L’une des réponses positives qu’il a préconisées pour juguler la crise monétaire, c’est d’avoir pensé au respect de la mesure du rapatriement des recettes d’exportation (la loi n° 18/001 du 9 mars 2018). Selon le code minier révisé, le titulaire (toute personne morale au nom de laquelle un droit minier ou de carrières est accordé et un titre minier ou un titre de carrières est établi, conformément aux dispositions du code minier révisé. Toutefois, l’amodiataire est assimilé au titulaire. Seules les personnes morales sont éligibles aux droits miniers et de carrières. En conséquence, elles seules peuvent revêtir la qualité de titulaire) qui ne rapatrie pas les 60 % des recettes d’exportation, conformément aux dispositions de l’article 268 alinéa 2, est puni d’une amende d’un montant égal à 5 % du montant non rapatrié.
L’impulsion des miniers
En se conformant à cette instruction du 1ER Ministre à la Banque centrale, les analystes estiment que les miniers ont donné par là une impulsion pour la stabilisation de la monnaie nationale. Selon une correspondance interne au ministère des Mines, datée du 3 août, suivant les rapports mensuels sur les mouvements des fonds transmis par les sociétés minières dans la période de juillet 2018 à juin 2020 ; les montants des recettes d’exportation et ceux dûment rapatriés se présentent respectivement comme suit : de juillet à décembre 2018 (3 217 251 828,33 dollars/1 932 833 050,13 dollars, soit 60 %) ; de janvier à décembre 2019 (6 523 109 569,61 dollars/ 4 341 291 389,36 dollars, soit 66,55 %) ; de janvier à juin 2020 (2 826 842 820,70 dollars/1 807 712 085,01 dollars, soit 63,95 %). Le total est de 12 567 204 218,64 dollars comme recettes d’exportation, et 8 081 836 524,50 dollars, comme montant rapatrié, soit 64,31 %.

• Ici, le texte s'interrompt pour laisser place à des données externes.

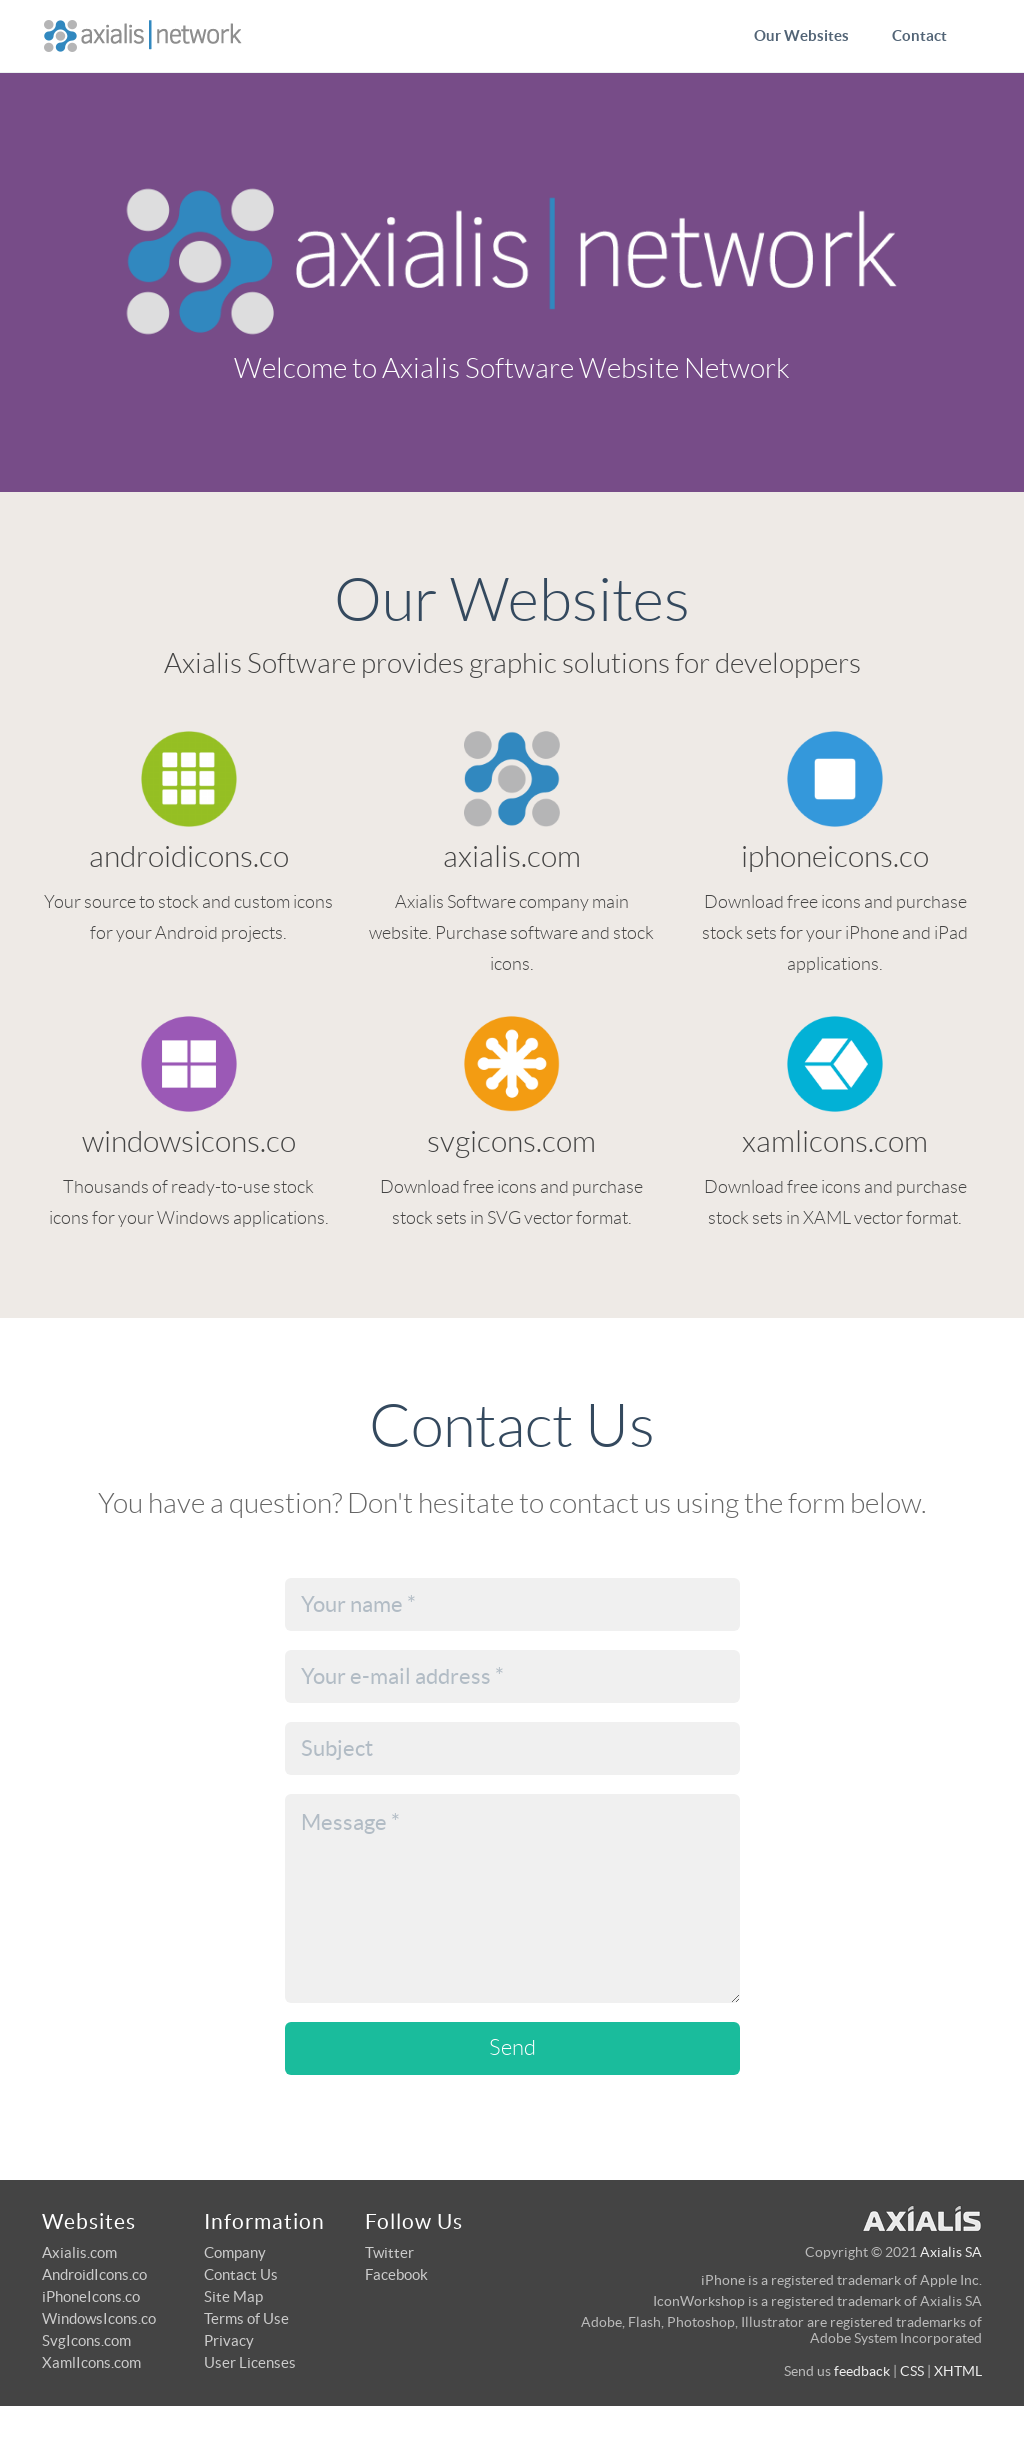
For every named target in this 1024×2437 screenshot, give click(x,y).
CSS (912, 2371)
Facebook (396, 2274)
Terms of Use (246, 2318)
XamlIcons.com (91, 2362)
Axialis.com (79, 2252)
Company (235, 2252)
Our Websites (801, 35)
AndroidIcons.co (94, 2274)
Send (512, 2047)
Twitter (389, 2252)
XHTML (958, 2371)
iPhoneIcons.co (91, 2296)
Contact (919, 35)
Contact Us (241, 2274)
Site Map (233, 2296)
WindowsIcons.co (99, 2318)
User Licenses (250, 2362)
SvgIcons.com (86, 2340)
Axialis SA (951, 2252)
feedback (862, 2371)
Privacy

Sur pied de l’article 271 du code minier révisé relatif au contrôle des opérations du compte principal local et extérieur, la direction des mines et la Banque centrale vont exercer leur pouvoir de contrôle, de surveillance et de vérification pour « inciter les titulaires de rapatrier obligatoirement dans leurs comptes en RDC 60 % des recettes d’exportation dans les délais prescrits par la loi minière et la réglementation de change, d’une part, et sanctionner les exportateurs miniers défaillants en leur appliquant les dispositions de l’article 309 bis du code minier, d’autre part ».
L’administration des mines a proposé à la Banque centrale de « travailler en toute synergie dans une commission mixte ad hoc ». En juillet dernier, la Banque centrale a annoncé des missions de contrôle auprès des sociétés minières qui ne se conforment pas à cette disposition de la loi minière. La baisse de l’offre de devises sur le marché des changes provoquant ainsi l’instabilité monétaire, est aussi le fait du non-respect de cette disposition et de la mesure de suspension des vols à l’international. En effet, les compagnies aériennes ramènent aussi des devises au pays.